Going down the listing below, print exactly each line from the one with "Pris pr. lejlighed" up to and including the one with "Asbest, fugtskader, bære", and skip the rest.
%%
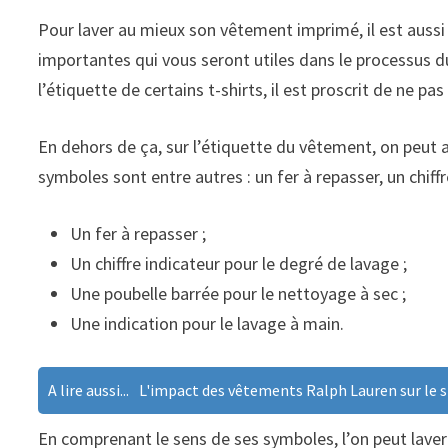
Pour laver au mieux son vêtement imprimé, il est au
importantes qui vous seront utiles dans le processus d
l’étiquette de certains t-shirts, il est proscrit de ne pas
En dehors de ça, sur l’étiquette du vêtement, on peut
symboles sont entre autres : un fer à repasser, un chif
Un fer à repasser ;
Un chiffre indicateur pour le degré de lavage ;
Une poubelle barrée pour le nettoyage à sec ;
Une indication pour le lavage à main.
A lire aussi...
L'impact des vêtements Ralph Lauren sur le st
En comprenant le sens de ses symboles, l’on peut laver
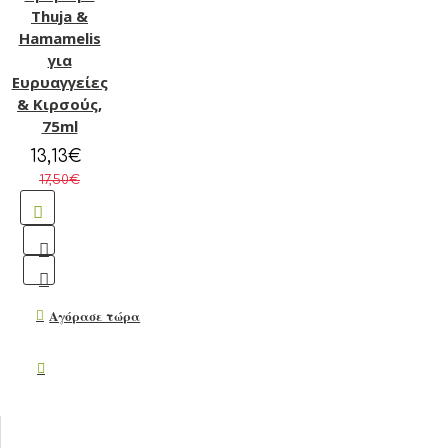
Thuja &
Hamamelis
για
Ευρυαγγείες
& Κιρσούς,
75ml
13,13€
17,50€
Αγόρασε τώρα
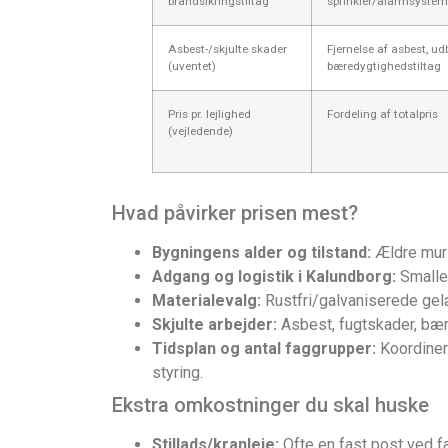
brandsikringstiltag
sprinkler/alarmsystem
Asbest-/skjulte skader
Fjernelse af asbest, u
(uventet)
bæredygtighedstiltag
Pris pr. lejlighed
Fordeling af totalpris
(vejledende)
Hvad påvirker prisen mest?
Bygningens alder og tilstand:
Ældre murs
Adgang og logistik i Kalundborg:
Smalle 
Materialevalg:
Rustfri/galvaniserede gel
Skjulte arbejder:
Asbest, fugtskader, bære
Tidsplan og antal faggrupper:
Koordineri
styring.
Ekstra omkostninger du skal huske
Stillads/kranleje:
Ofte en fast post ved fa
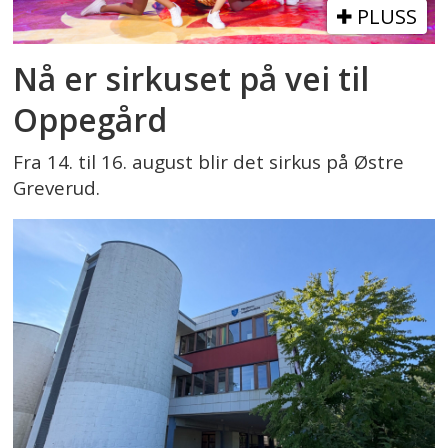
PLUSS
Nå er sirkuset på vei til
Oppegård
Fra 14. til 16. august blir det sirkus på Østre
Greverud.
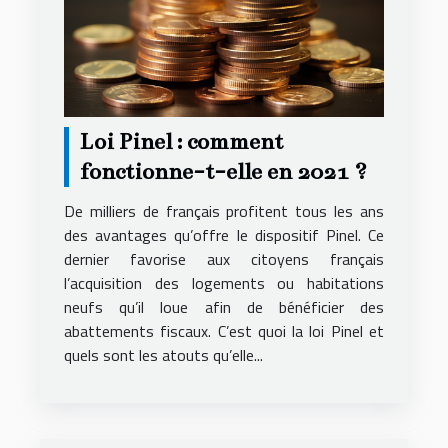
Loi Pinel : comment
fonctionne-t-elle en 2021 ?
De milliers de français profitent tous les ans
des avantages qu’offre le dispositif Pinel. Ce
dernier favorise aux citoyens français
l’acquisition des logements ou habitations
neufs qu’il loue afin de bénéficier des
abattements fiscaux. C’est quoi la loi Pinel et
quels sont les atouts qu’elle...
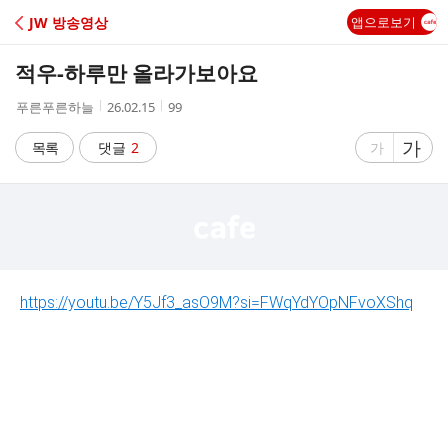
C
JW 방송영상
앱으로보기
A
적우-하루만 올라가보아요
F
작
작
조
푸른푸른하늘
26.02.15
99
성
성
회
E
자
시
수
글
가
글
목록
댓글
2
가
간
자
자
크
크
기
기
크
작
게
게
https://youtu.be/Y5Jf3_asO9M?si=FWqYdYOpNFvoXShq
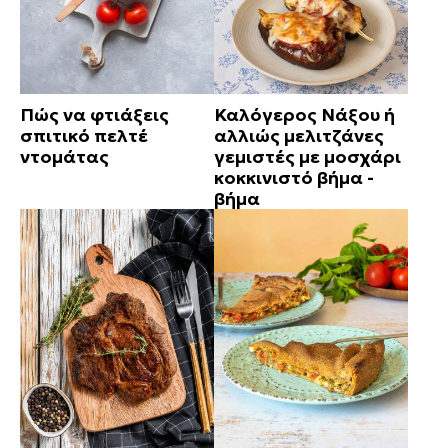
Πώς να φτιάξεις
Καλόγερος Νάξου ή
σπιτικό πελτέ
αλλιώς μελιτζάνες
ντομάτας
γεμιστές με μοσχάρι
κοκκινιστό βήμα -
βήμα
%%
TASK RESPONSE:
Pris pr. lejlighed
Fordeling af totalpris
(vejledende)
Hvad påvirker prisen mest?
Bygningens alder og tilstand:
Ældre murs
Adgang og logistik i Kalundborg:
Smalle 
Materialevalg:
Rustfri/galvaniserede gel
Skjulte arbejder:
Asbest, fugtskader, bære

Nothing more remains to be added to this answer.